Newer entrants including editing Adobe Photoshop with more powerful and cheaper PCs with GPUs as well as Macs and Androids made systems like the Paintbox redundant.
Similarly the RodeCaster empowers more people to make audio and video productions for broadcast and podcast purposes for less than $1000.
As a result, more people are empowered to use and apply digital technology.
Thus the production of audio and video content is no longer an esoteric and exclusive club.
We can also see thanks to Google that people are empowered to make their own AI programs through open sourced software.
It's generating a reality where more teenage moguls or those moguls who are young at heart or those reinventing themselves to contribute something to the world.
There will be more Bill and Wilhelmina Gates in the world.

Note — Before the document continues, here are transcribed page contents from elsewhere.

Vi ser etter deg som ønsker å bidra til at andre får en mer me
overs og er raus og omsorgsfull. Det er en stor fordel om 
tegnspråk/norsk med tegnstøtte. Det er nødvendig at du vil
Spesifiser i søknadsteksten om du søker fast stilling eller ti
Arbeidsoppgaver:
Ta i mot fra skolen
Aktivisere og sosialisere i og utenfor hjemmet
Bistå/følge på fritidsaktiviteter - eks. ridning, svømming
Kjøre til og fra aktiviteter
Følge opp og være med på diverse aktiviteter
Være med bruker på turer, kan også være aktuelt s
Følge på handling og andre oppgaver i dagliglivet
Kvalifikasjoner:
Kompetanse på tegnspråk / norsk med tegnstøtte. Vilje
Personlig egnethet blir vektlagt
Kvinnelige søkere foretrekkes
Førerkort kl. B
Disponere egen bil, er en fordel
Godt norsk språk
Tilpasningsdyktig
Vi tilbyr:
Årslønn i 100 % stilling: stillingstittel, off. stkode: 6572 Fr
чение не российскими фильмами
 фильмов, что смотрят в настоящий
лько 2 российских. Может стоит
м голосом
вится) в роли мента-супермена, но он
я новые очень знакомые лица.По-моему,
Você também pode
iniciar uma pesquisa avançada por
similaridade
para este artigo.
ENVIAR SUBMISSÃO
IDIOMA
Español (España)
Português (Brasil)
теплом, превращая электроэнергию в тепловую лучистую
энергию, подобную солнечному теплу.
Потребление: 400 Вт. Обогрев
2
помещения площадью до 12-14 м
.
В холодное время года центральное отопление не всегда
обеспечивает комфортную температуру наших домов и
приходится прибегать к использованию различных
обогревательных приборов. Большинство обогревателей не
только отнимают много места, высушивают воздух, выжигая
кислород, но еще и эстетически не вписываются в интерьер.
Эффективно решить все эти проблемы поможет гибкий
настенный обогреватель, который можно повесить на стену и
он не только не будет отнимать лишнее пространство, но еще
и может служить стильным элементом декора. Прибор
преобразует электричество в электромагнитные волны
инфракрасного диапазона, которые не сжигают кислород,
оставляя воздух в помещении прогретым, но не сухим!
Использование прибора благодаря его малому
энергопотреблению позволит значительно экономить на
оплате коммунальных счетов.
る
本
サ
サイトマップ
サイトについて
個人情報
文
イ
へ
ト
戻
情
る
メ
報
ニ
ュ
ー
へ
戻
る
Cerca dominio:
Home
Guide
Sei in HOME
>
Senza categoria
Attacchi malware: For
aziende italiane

When you think about it, with more powerful and faster CPUs and GPUs performing analysis of audio, video, medical research, weather forecasting, AI is all about "number crunching" in the same way as number crunching has been used for less-intensive calculations in engineering, science and accounting for decades.
It is exciting
Thank you
Anthony, I'm so excited and I just can't hide it, Strathfield South, in the land of the Wangal and Darug Peoples of the Eora Nation.